Buried under the all the flap about Mary was this.
From David Neiwert freelance journalist based in Seattle comes this to reopen our eyes.
Betcha didn't know that the Republican leadership of the House, for the third consecutive time, successfully killed yet another federal hate-crimes law last week, didja?
I guess I must be horribly out of touch with the Republican version of reality, because I'm still not really certain what the hell impropriety John Kerry was supposed to have committed by pointing out in last week's debate that Mary Cheney is gay. It was, by nearly any plain reading of his remarks, a fairly innocuous comment.
But the ensuing fake controversy is the GOP's 2004 campaign in nutshell: Don't let's talk about Bush's dismal record. Let's talk well-spun trivia -- or flat-out smears -- instead.
And when it comes to sensitive treatment of gays and families of gays, no one can match the record of Republicans -- for wallowing so deep in the gutter of bigotry that they definitively make life quantifiably worse for gays, lesbians, and their families.
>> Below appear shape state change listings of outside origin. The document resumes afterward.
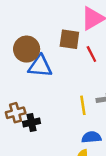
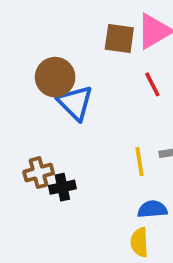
brown square: (69, 39) -> (119, 39), moved
blue triangle: (40, 66) -> (75, 103), turned 40

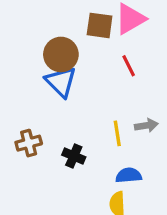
brown circle: (55, 77) -> (61, 54), moved
black cross: (62, 187) -> (74, 156), moved, turned 35

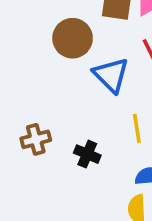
blue triangle: (61, 82) -> (111, 75), moved

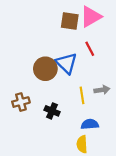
brown circle: (73, 38) -> (45, 69), moved

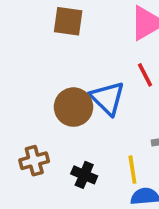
brown square: (70, 21) -> (68, 21), moved
yellow line: (82, 95) -> (132, 170), moved

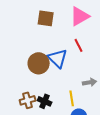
brown square: (68, 21) -> (46, 18), moved
brown cross: (34, 161) -> (28, 100), moved

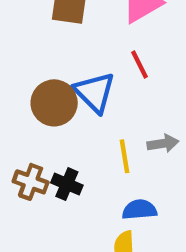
yellow line: (72, 98) -> (125, 156), moved
brown cross: (28, 100) -> (31, 182), turned 35

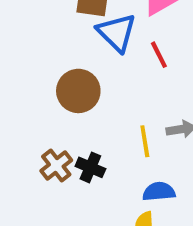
blue triangle: (95, 92) -> (117, 33), moved
brown cross: (31, 182) -> (56, 165), turned 32

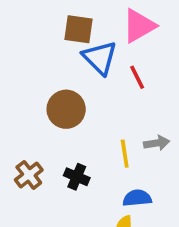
brown cross: (56, 165) -> (29, 175), moved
Take, for instance, the matter of hate crimes.
Betcha didn't know that the Republican leadership of the House, for the third consecutive time, successfully killed yet another federal hate-crimes law last week, didja?
This was a bill that had been approved overwhelmingly by the Senate in June by a 65-33 vote. The House itself passed a resolution 213-186 instructing the House leaders -- namely, Tom DeLay and Dennis Hastert -- to pass the bill through the House Conference Committee.
They ignored it, and last week stripped it out of the Defense Appropriations Bill to which it had been attached, effectively killing it.
This is now the third time DeLay and Co. have pulled this stunt and gotten away with it. They used precisely the same tactic to kill the Hate Crimes Prevention Act in 1999, and to kill its successor, the Local Law Enforcement Enhancement Act, in 2000.
As the Human Rights Campaign explained in its press release:
The measure enjoys strong bipartisan support and is endorsed by more than 175 law enforcement, civil rights, civic and religious organizations, including: the National Sheriffs' Association, International Association of Chiefs of Police, U.S. Conference of Mayors, Federal Law Enforcement Officers Association and many others.
That didn't matter. What mattered to Republicans was the freedom to bash gays.
Oh, we know they hide behind phony and nonsensical arguments like "all crimes are hate crimes" and "these laws create thought crimes." But let's get real about what's really happening here: These laws are not being passed because the Republican leadership -- including George W. Bush -- is determined not to allow any improvement in the laws for gays and lesbians.
The reality is that Republicans have established credibility with their base -- especially fundamentalist Christians -- by making emotional appeals to their "values"; this is, as many observers have noted, an essential element of their ability to persuade working-class people to vote for an agenda clearly at odds with their own self-interest. And, after abortion, attacking the "homosexual agenda" is easily the most prominent and flagrant of these "values."
Republicans also like to talk about the need to live up to the consequences of their actions. And one of the real consequences of the House's refusal to pass this legislation is that more hate crimes will occur.